This, rather, is the fasting that I wish:
releasing those bound unjustly,
untying the thongs of the yoke;
Setting free the oppressed,
breaking every yoke;
Sharing your bread with the hungry,
sheltering the oppressed and the homeless;
Clothing the naked when you see them,
and not turning your back on your own.
One of the most familiar of the Lenten spiritual disciplines is that of fasting. Older Catholics – and I mean OLDER – remember the days when each day of Lent required the practice of fasting that was scrupulously followed by the more devout to ensure that one’s breakfast and lunch combined did not exceed the amount of food consumed at dinner! Those days are long gone with Ash Wednesday and Good Friday as the only ‘fast’ days today, together with the refraining from meat on the Fridays of Lent.

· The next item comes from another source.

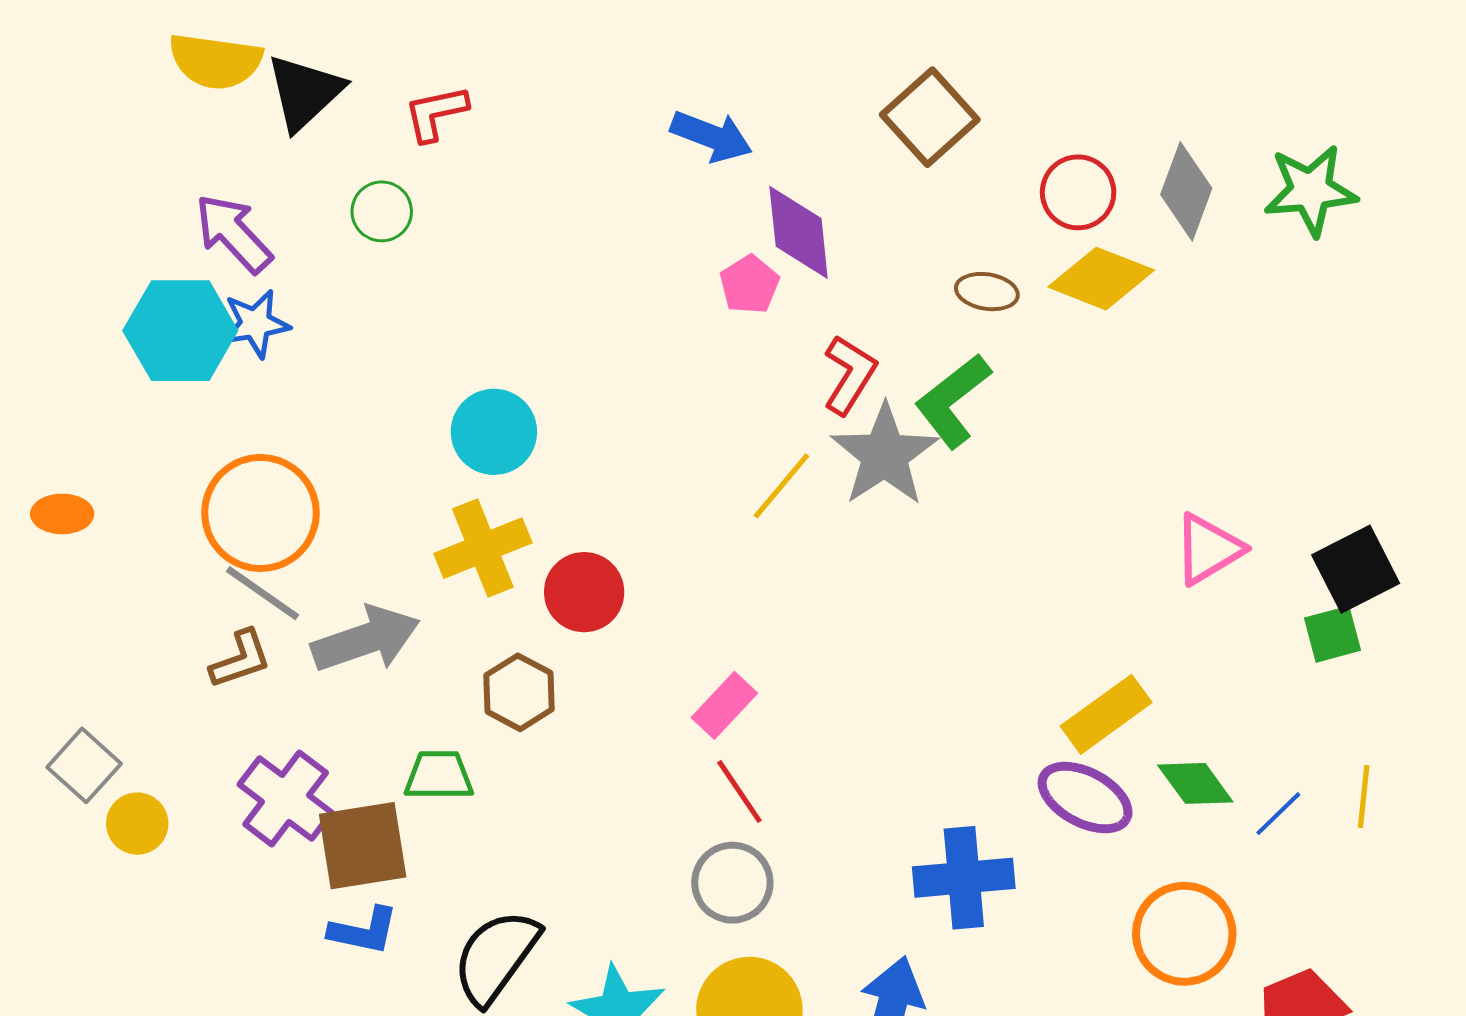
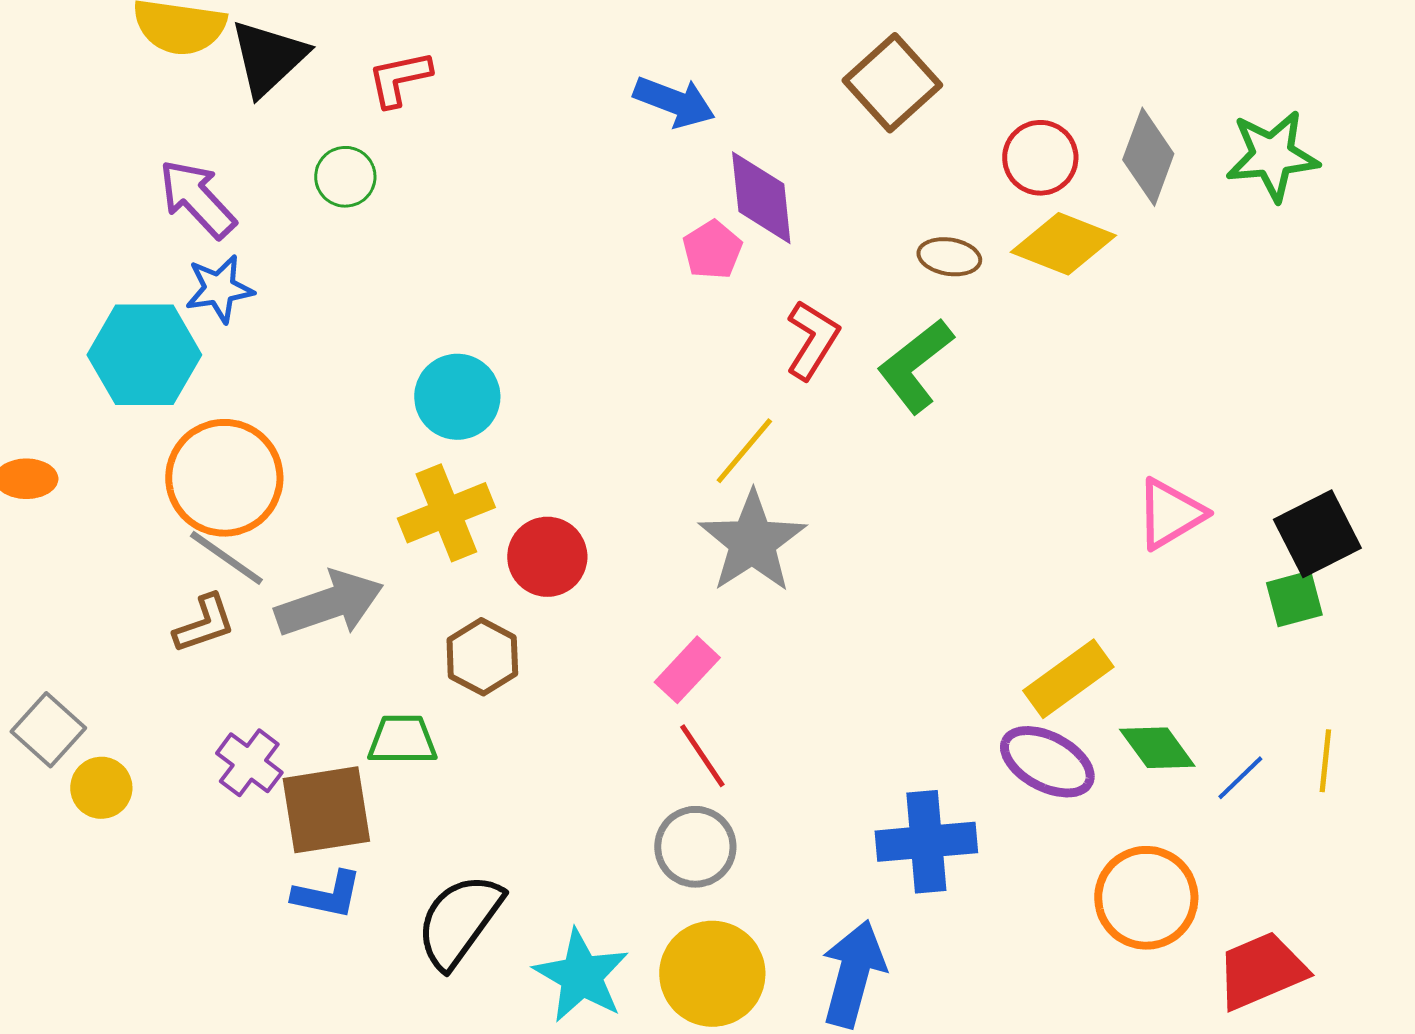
cyan hexagon: (180, 331) -> (144, 355), moved
gray star: (885, 455) -> (752, 542), moved
purple cross: (286, 799) -> (249, 763), size x0.7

Fasting was never an end in itself. As a time-honored spiritual discipline, fasting always oriented us to something far more important than the refraining from certain foods or their amount. Fasting remains a physical reminder of what the human heart of the person of faith truly hungers for. Isaiah the Prophet, in speaking words to ‘comfort the afflicted and afflict the comfortable’ points to the genuine hunger that a believer should experience as a person of integrity: a hunger for justice, freedom for the oppressed and love for those who live on the margins of life. That is the kind of fasting that truly gives delight to the Lord of our lives.